Doctoral Dissertation

Degree Name

Doctor of Philosophy (PhD)

College

Arts and Sciences

Department/School/Program

Mathematics

Advisor

Dr. David C. Royster

Abstract

Undergraduate students' understanding of function continuity has not been explored broadly in previous research. The relevant findings in the literature are predominantly concerned with calculus students' understanding and misconceptions of continuity. Many of these misunderstandings are tied to the relationships which continuity has with limits and differentiability. This multiple-case study explores how, if at all, an introductory real analysis course impacts undergraduate students' understanding of function continuity and its connections to the notions of limits and differentiability. We embed our findings within the theoretical framework of Tall's three worlds of mathematics, namely, the embodied, symbolic, and formal worlds.

The cases in this study are seven undergraduate students who enrolled in an introductory real analysis course during the Fall 2022 semester.
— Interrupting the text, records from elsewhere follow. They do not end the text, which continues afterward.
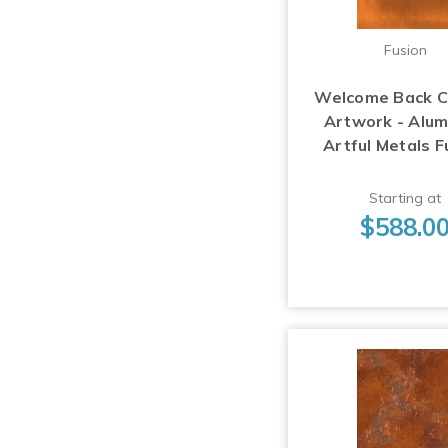
Fusion
Welcome Back 
Artwork - Alu
Artful Metals F
Starting at
$588.0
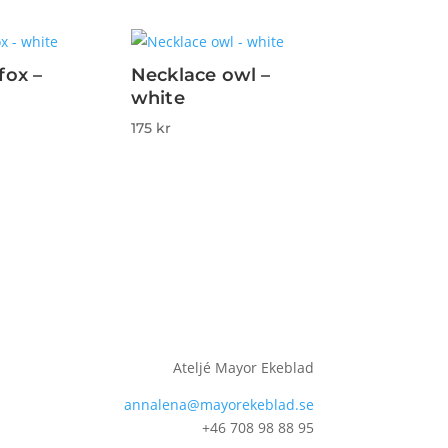
fox –
Necklace owl –
white
175
kr
Ateljé Mayor Ekeblad
annalena@mayorekeblad.se
+46 708 98 88 95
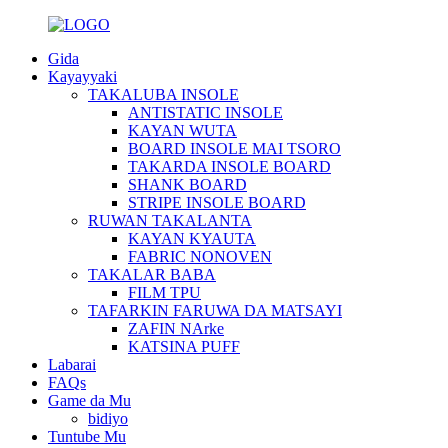
Gida
Kayayyaki
TAKALUBA INSOLE
ANTISTATIC INSOLE
KAYAN WUTA
BOARD INSOLE MAI TSORO
TAKARDA INSOLE BOARD
SHANK BOARD
STRIPE INSOLE BOARD
RUWAN TAKALANTA
KAYAN KYAUTA
FABRIC NONOVEN
TAKALAR BABA
FILM TPU
TAFARKIN FARUWA DA MATSAYI
ZAFIN NArke
KATSINA PUFF
Labarai
FAQs
Game da Mu
bidiyo
Tuntube Mu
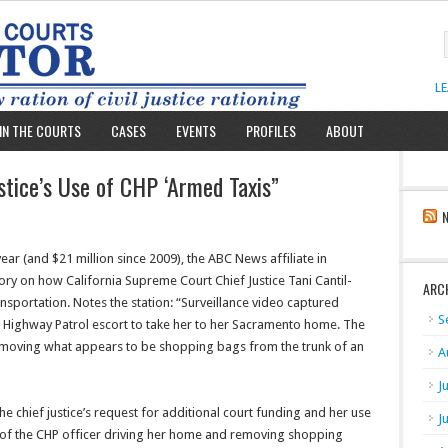
L
IN THE COURTS
CASES
EVENTS
PROFILES
ABOUT
stice’s Use of CHP ‘Armed Taxis”
year (and $21 million since 2009), the ABC News affiliate in
ory on how California Supreme Court Chief Justice Tani Cantil-
ARC
sportation. Notes the station: “Surveillance video captured
S
ed Highway Patrol escort to take her to her Sacramento home. The
removing what appears to be shopping bags from the trunk of an
A
J
e chief justice’s request for additional court funding and her use
J
o of the CHP officer driving her home and removing shopping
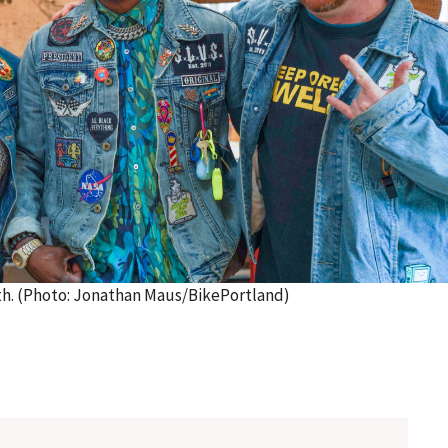
0th. (Photo: Jonathan Maus/BikePortland)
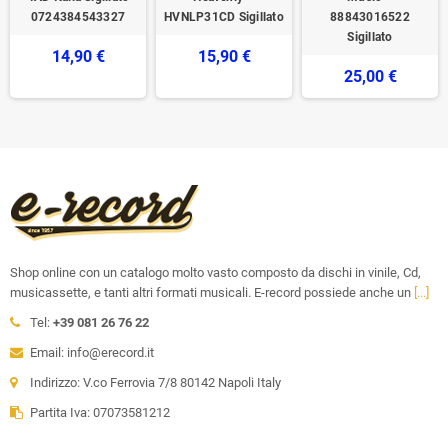
0724384543327
HVNLP31CD Sigillato
88843016522
Sigillato
14,90 €
15,90 €
25,00 €
Shop online con un catalogo molto vasto composto da dischi in vinile, Cd,
musicassette, e tanti altri formati musicali. E-record possiede anche un
[...]
Tel:
+39 081 26 76 22
Email: info@erecord.it
Indirizzo: V.co Ferrovia 7/8 80142 Napoli Italy
Partita Iva: 07073581212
Each participant took a pre-test to assess their comprehension of function continuity and its relations with limits and differentiability before the topic was covered in the course, as well as a post-test that measured their understanding of the subject after learning about it in real analysis. Finally, six of the seven cases engaged in an individual, audio-recorded oral interview with questions designed to triangulate, enrich, and clarify the data collected from the written instruments. The pre- and post-tests were scored numerically, with each subject receiving pre- and post-embodied, symbolic, and formal scores, while the qualitative data collected from the interviews were coded with respect to the three worlds of mathematics and analyzed via constant comparison.

In all, we found that the students' perspectives on function continuity generally shifted from an embodied viewpoint to a more symbolic and formal outlook, though several of the misconceptions held by calculus students, per the existing literature, were possessed by the real analysis students as well, even after the material was covered in class. In particular, several cases conflated continuity with the concepts of connectedness and domain. Moreover, the ability of a student to state the correct relationship between function continuity and limits did not guarantee that the student could apply this knowledge; the same was true about the connections between function continuity and differentiability. Of high interest was the strength of the cases' concept images regarding continuity and the ways in which inadequate concept images permeated their understanding of the topic throughout the study.